Berger asintió despacio.

—Por lo que parece, aún te quedan asuntos pendientes.

Lincoln le contestó con una sonrisa, aparentando indiferencia

—Simplemente me preguntaba si podrías volver dentro de unas cuantas horas.

Cuidadito, se dijo. Si el doctor captaba su propósito, le pondría en la lista de los no suicidas, cogería su botella, las pastillas y la bolsa de plástico y se largaría para siempre.

Berger consultó su agenda:

—Hoy ya no puedo volver. Entonces, mañana…, no. Me temo que el lunes es lo más pronto que puedo. Pasado mañana.

Rhyme dudó. Dios mío… El anhelo de su alma estaba al fin a su alcance, lo que había soñado a diario durante los últimos años. ¿Sí o no?

Tenía que decidirse.

Finalmente, Rhyme se escuchó a sí mismo diciendo:

—Está bien, el lunes —con una sonrisa forzada, llena de desesperanza.

—¿Qué problema hay?

—Un hombre con el que yo solía trabajar… me ha pedido un consejo. No le estaba prestando la atención que merece… tengo que llamarle.

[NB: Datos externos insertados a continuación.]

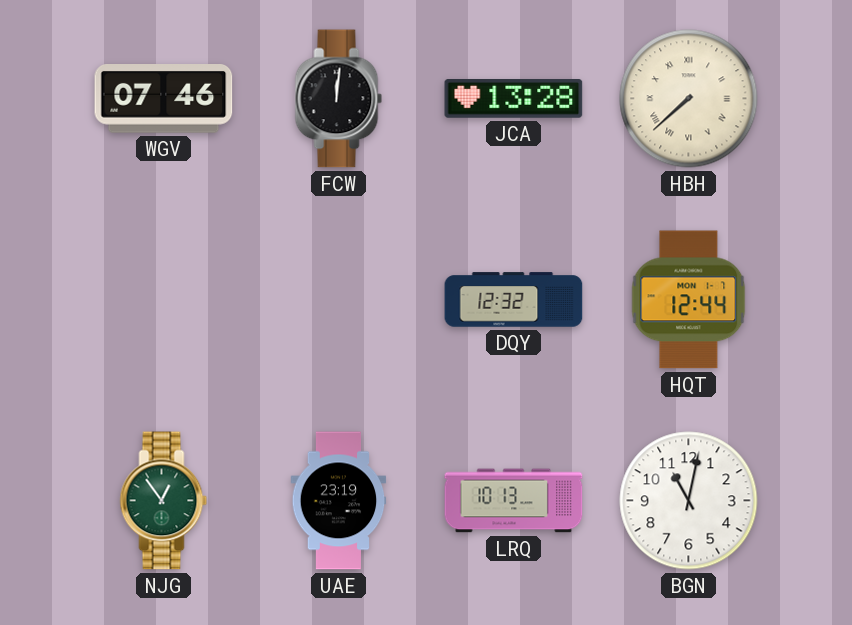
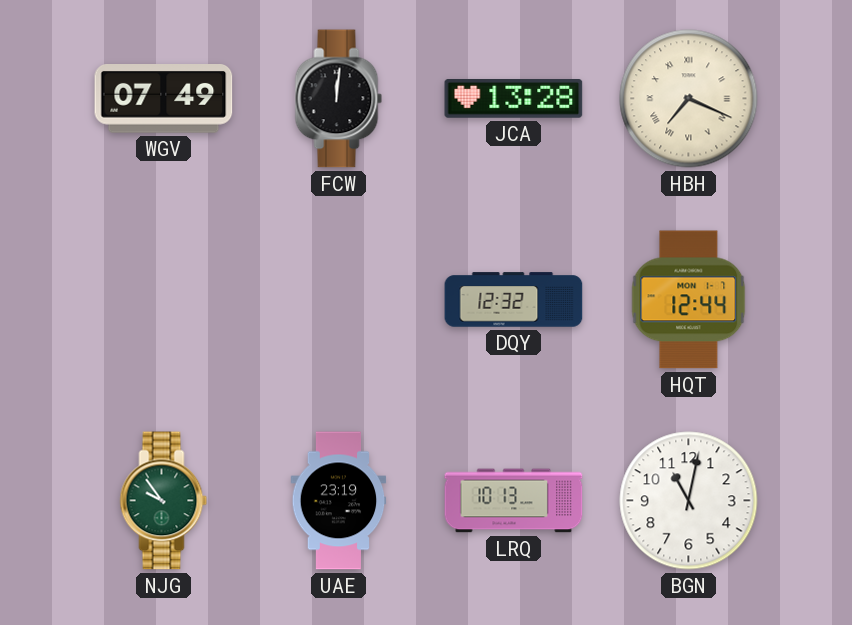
WGV: 07:46 -> 07:49
HBH: 7:38 -> 7:19
NJG: 12:54 -> 9:54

No, no se trataba de disrreflexia, ni de un ataque de ansiedad.

Lincoln Rhyme sentía algo que no había sentido desde hacía años. Tenía muchísima prisa.

—¿Puedes decirle a Thom que suba? Creo que está abajo, en la cocina.

—Sí, claro. Lo haré encantado.

Rhyme notaba algo peculiar en la mirada de Berger. ¿Qué era? ¿Cautela? Quizás. Casi parecía cierta decepción. Pero ahora no tenía tiempo de pensar en eso. Conforme las pisadas del doctor sonaban bajando la escalera, Rhyme gritó con un vozarrón de barítono:

—¿Thom? ¡Thom!

—¿Qué? —respondió el joven.

—Llama a Lon. Dile que vuelva. ¡Ahora!

Rhyme miró el reloj. Eran las doce pasadas. Quedaban menos de tres horas.